-- EXERCISE REQUIREMENTS --
Set down the data below in full, exactly as it reads, but without the pictures.

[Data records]
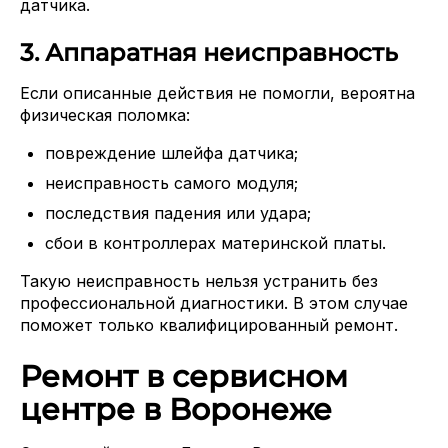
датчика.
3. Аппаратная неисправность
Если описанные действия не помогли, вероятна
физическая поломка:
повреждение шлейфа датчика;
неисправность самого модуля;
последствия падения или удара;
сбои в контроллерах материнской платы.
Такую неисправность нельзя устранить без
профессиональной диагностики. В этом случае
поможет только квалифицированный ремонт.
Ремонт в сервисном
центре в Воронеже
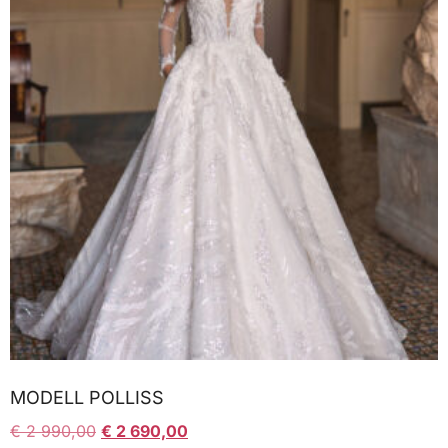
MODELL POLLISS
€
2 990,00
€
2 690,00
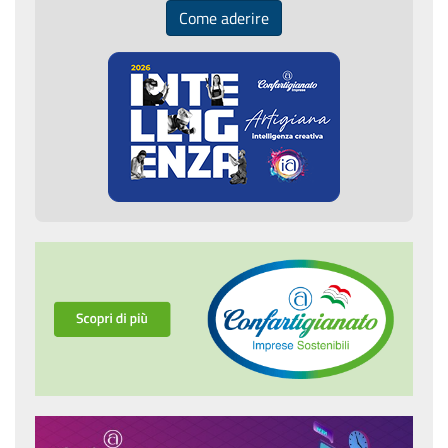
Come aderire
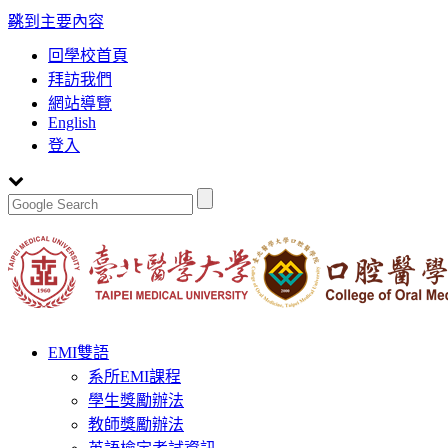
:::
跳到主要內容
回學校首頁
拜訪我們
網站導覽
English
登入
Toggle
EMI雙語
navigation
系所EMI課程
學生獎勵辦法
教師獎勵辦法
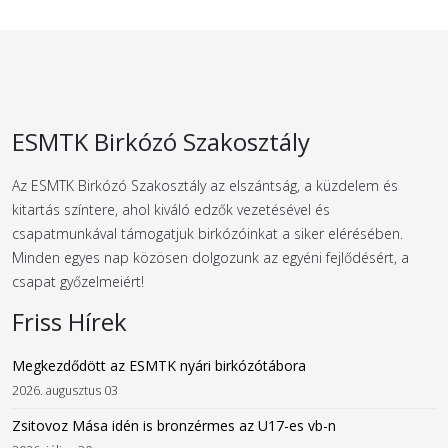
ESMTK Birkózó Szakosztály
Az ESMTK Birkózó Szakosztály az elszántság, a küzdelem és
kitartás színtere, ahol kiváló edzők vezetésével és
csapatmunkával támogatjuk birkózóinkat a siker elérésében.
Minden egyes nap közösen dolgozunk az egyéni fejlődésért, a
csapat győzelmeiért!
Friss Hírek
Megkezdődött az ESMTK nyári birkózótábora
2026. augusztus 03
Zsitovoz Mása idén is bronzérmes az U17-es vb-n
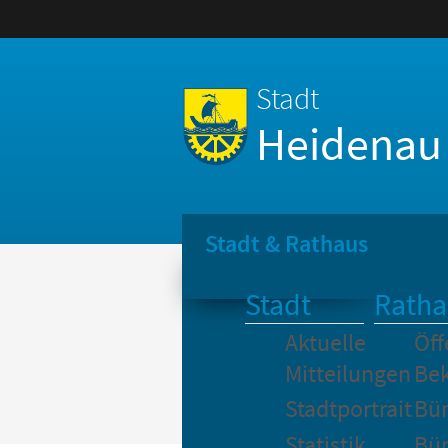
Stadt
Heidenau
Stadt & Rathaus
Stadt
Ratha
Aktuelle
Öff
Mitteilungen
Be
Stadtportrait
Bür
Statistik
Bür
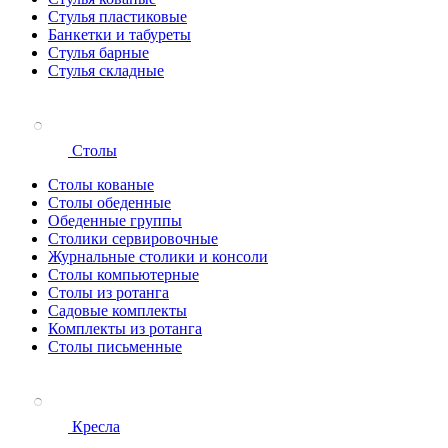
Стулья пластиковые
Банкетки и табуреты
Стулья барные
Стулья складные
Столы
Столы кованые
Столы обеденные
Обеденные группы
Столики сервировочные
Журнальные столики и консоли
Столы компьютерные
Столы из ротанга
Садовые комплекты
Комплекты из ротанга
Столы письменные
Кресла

-- RESPONSE AREA --
датчика.
3. Аппаратная неисправность
Если описанные действия не помогли, вероятна
физическая поломка:
повреждение шлейфа датчика;
неисправность самого модуля;
последствия падения или удара;
сбои в контроллерах материнской платы.
Такую неисправность нельзя устранить без
профессиональной диагностики. В этом случае
поможет только квалифицированный ремонт.
Ремонт в сервисном
центре в Воронеже
MODELL POLLISS
€
2 990,00
€
2 690,00
Come aderire
:::
跳到主要內容
回學校首頁
拜訪我們
網站導覽
English
登入
Toggle
EMI雙語
navigation
系所EMI課程
學生獎勵辦法
教師獎勵辦法
ESMTK Birkózó Szakosztály
Az ESMTK Birkózó Szakosztály az elszántság, a küzdelem és
kitartás színtere, ahol kiváló edzők vezetésével és
csapatmunkával támogatjuk birkózóinkat a siker elérésében.
Minden egyes nap közösen dolgozunk az egyéni fejlődésért, a
csapat győzelmeiért!
Friss Hírek
Megkezdődött az ESMTK nyári birkózótábora
2026. augusztus 03
Zsitovoz Mása idén is bronzérmes az U17-es vb-n
Stadt
Heidenau
Stadt & Rathaus
Stadt
Ratha
Aktuelle
Öff
Mitteilungen
Be
Stadtportrait
Bür
Statistik
Bür
Стулья пластиковые
Банкетки и табуреты
Стулья барные
Стулья складные
Столы
Столы кованые
Столы обеденные
Обеденные группы
Столики сервировочные
Журнальные столики и консоли
Столы компьютерные
Столы из ротанга
Садовые комплекты
Комплекты из ротанга
Столы письменные
Кресла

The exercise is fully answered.